The disease has a sudden onset and pressure points are the most commonly affected sites, including:
- The palmar/plantar aspects of the digital and metacarpal/metatarsal pads.
- The nailbeds.
- The skin over the elbows and hocks.
- The skin of the ventral abdomen.
The pads are most commonly affected and these may be swollen and, due to self-trauma, there may be areas of excoriation where the superficial cornified layer is absent. The lesions are intensely pruritic. In areas of haired skin, red papules may be observed, progressing to areas of alopecia and lichenification. The owner of the dog may be affected by cutaneous larva migrans.
Skin scrapings should be obtained because, although they are often negative for hookworm larvae, they can be used to rule out infection by Demodex mites, which is a major differential diagnosis for this presentation. Similarly, impression smears or scrapings from nail bed can be used to rule out infections by bacteria (paronychia) or fungi such as Malassezia pachydermidis (onychomycosis). Atopic dermatitis may cause animals to chew and lick their feet but this is unlikely to have a sudden onset and rarely causes lesions on the cornified palmar/plantar surfaces of the pads.
Histological examination of biopsies from affected areas may show:
- Hyperplastic spongiotic perivascular dermatitis.
- Presence of large numbers of eosinophils.
- Migration tracts of inflammatory cells showing the path of larvae through the skin.
The disease can be prevented by practicing good sanitation (removing all faeces from areas frequented by other dogs and humans) and housing dogs in dry conditions that prevent the development of hookworm eggs and L1-2 larvae.
Infections with adults hookworms (in the small intestine) can be cleared with several of the anthelmintics licensed for use in dogs, including praziquantel and pyrantel.

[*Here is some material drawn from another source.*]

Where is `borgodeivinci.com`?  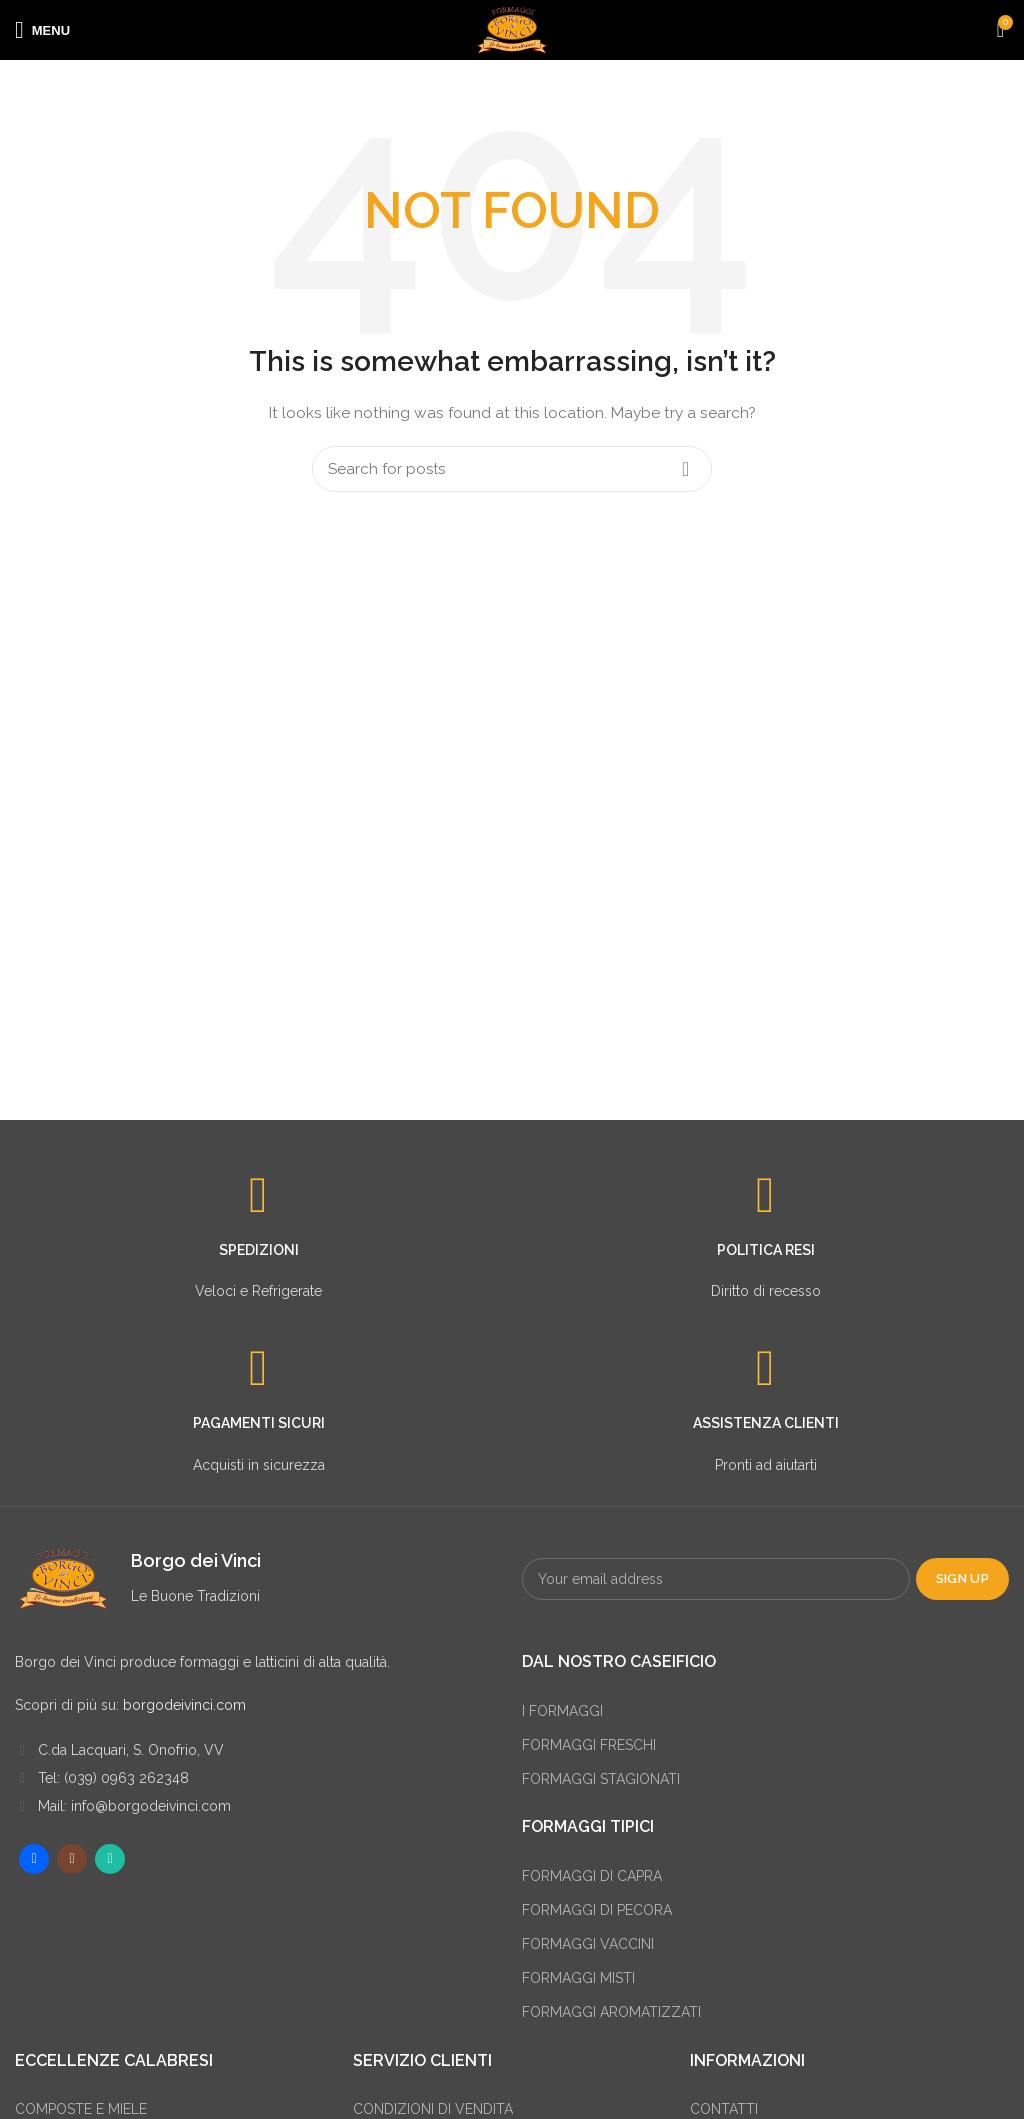 borgodeivinci.com is located at coordinates (184, 1705).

Animals affected by hookworm dermatosis can be treated with oral ivermectin (but this should not be used in collies or Shetland sheepdogs) and glucocorticoids may also be necessary to reduce the associated pruritis.
Hookworm dermatosis is a mild disease that will resolve spontaneously and can be treated and prevented easily.
Hookworm larvae may cause cutaneous larva migrans in humans.